Yeah, right. Just one question:

Who is Crosby and what sport does he play?


----------



## MARIS61 (Apr 28, 2003)

So, now that the last hurdle has been cleared and the serious offers will start coming in, who do you think will be the new owner?


----------



## Schilly (Dec 30, 2002)

MARIS61 said:


> So, now that the last hurdle has been cleared and the serious offers will start coming in, who do you think will be the new owner?


You know that is a pretty valid question, although it's my gut feeling that Paul has renewed love for this team.


----------



## Dan (Dec 30, 2002)

considering it was difficult to get people to cough up enough money to buy both the RG and the Trail Blazers when they were for sale, what makes anyone think all the sudden they'll be easier to sell?


----------



## MARIS61 (Apr 28, 2003)

Hap said:


> considering it was difficult to get people to cough up enough money to buy both the RG and the Trail Blazers when they were for sale, what makes anyone think all the sudden they'll be easier to sell?


1. Less distractions when you have 1 seller, with 1 objective, to deal with.

2. Package deal's are usually cheaper.

3. Team's future, and it's future revenues appear brighter now than last summer.

4. Real estate market is cooling off so investors looking for other places to put their money.

5. You know I like to stir the pot.:biggrin:


----------



## Masbee (Dec 31, 2002)

Nate McVillain said:


> I have not heard that, but it does make some sense. I think Paul is getting excited about the young team and sees that some of the fans are coming back.
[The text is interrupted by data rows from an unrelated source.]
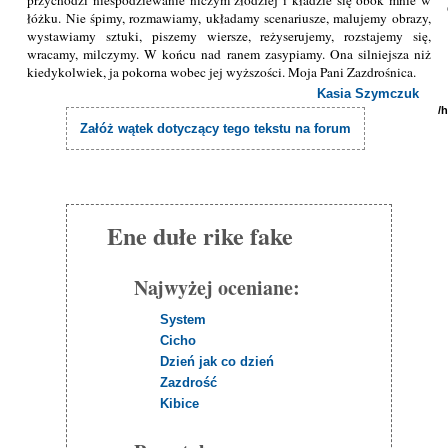
łóżku. Nie śpimy, rozmawiamy, układamy scenariusze, malujemy obrazy,
wystawiamy sztuki, piszemy wiersze, reżyserujemy, rozstajemy się,
wracamy, milczymy. W końcu nad ranem zasypiamy. Ona silniejsza niż
kiedykolwiek, ja pokorna wobec jej wyższości. Moja Pani Zazdrośnica.
Kasia Szymczuk
/
Załóż wątek dotyczący tego tekstu na forum
Ene dułe rike fake
Najwyżej oceniane:
System
Cicho
Dzień jak co dzień
Zazdrość
Kibice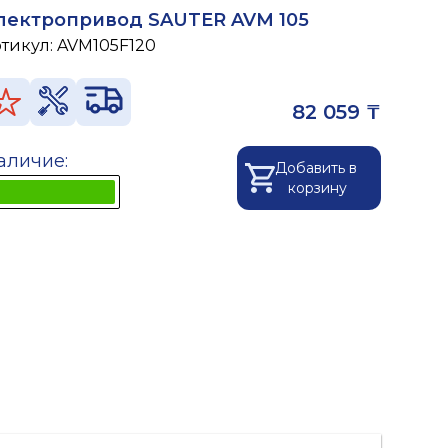
лектропривод SAUTER AVM 105
ртикул:
AVM105F120
82 059 ₸
аличие:
Добавить в
корзину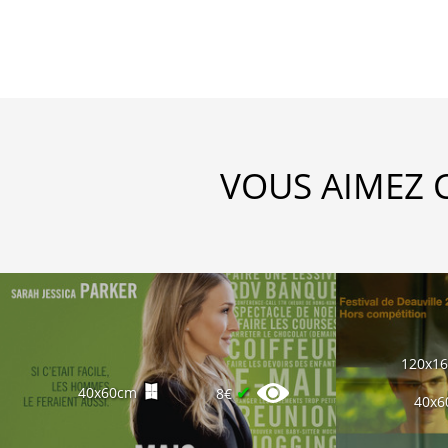
VOUS AIMEZ 
120x1
✔
40x60cm
8€
40x6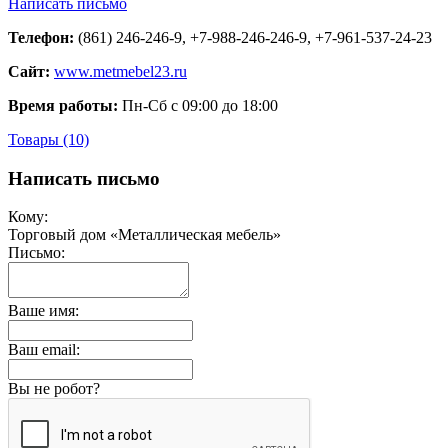
Написать письмо
Телефон:
(861) 246-246-9, +7-988-246-246-9, +7-961-537-24-23
Сайт:
www.metmebel23.ru
Время работы:
Пн-Сб с 09:00 до 18:00
Товары (10)
Написать письмо
Кому:
Торговый дом «Металлическая мебель»
Письмо:
Ваше имя:
Ваш email:
Вы не робот?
If he is deciding that he is going to stick with the blazers, it makes sense to buy the RG soon, before the price goes up because the team is doing better and the RG is more profitable.


He has incriminating pictures of Stern, and has himself a guarantee the Blazers will get a top 2 pick. The value of the franchise will skyrocket the day after the lottery (the Cavs value jumped $100million when they won).

Woo Hoo!!


----------



## GOD (Jun 22, 2003)

Iy's my opinion that Paul never was really looking to sell. This is a man that loves his toys and has the money to have all the toys he wants. We are talking about the same man who ownes 3 of the 4 largest personal yatchs in the world, each one costing around threehundredmillion dollars. The blazers and the seahawks are two of his favorite toys and he is not giving them up.


----------



## MARIS61 (Apr 28, 2003)

What I really want to know is...












How much will a microbrew and dog cost now?


----------



## mgb (Jun 26, 2004)

Nate McVillain said:


> Iy's my opinion that Paul never was really looking to sell. This is a man that loves his toys and has the money to have all the toys he wants. We are talking about the same man who ownes 3 of the 4 largest personal yatchs in the world, each one costing around threehundredmillion dollars. The blazers and the seahawks are two of his favorite toys and he is not giving them up.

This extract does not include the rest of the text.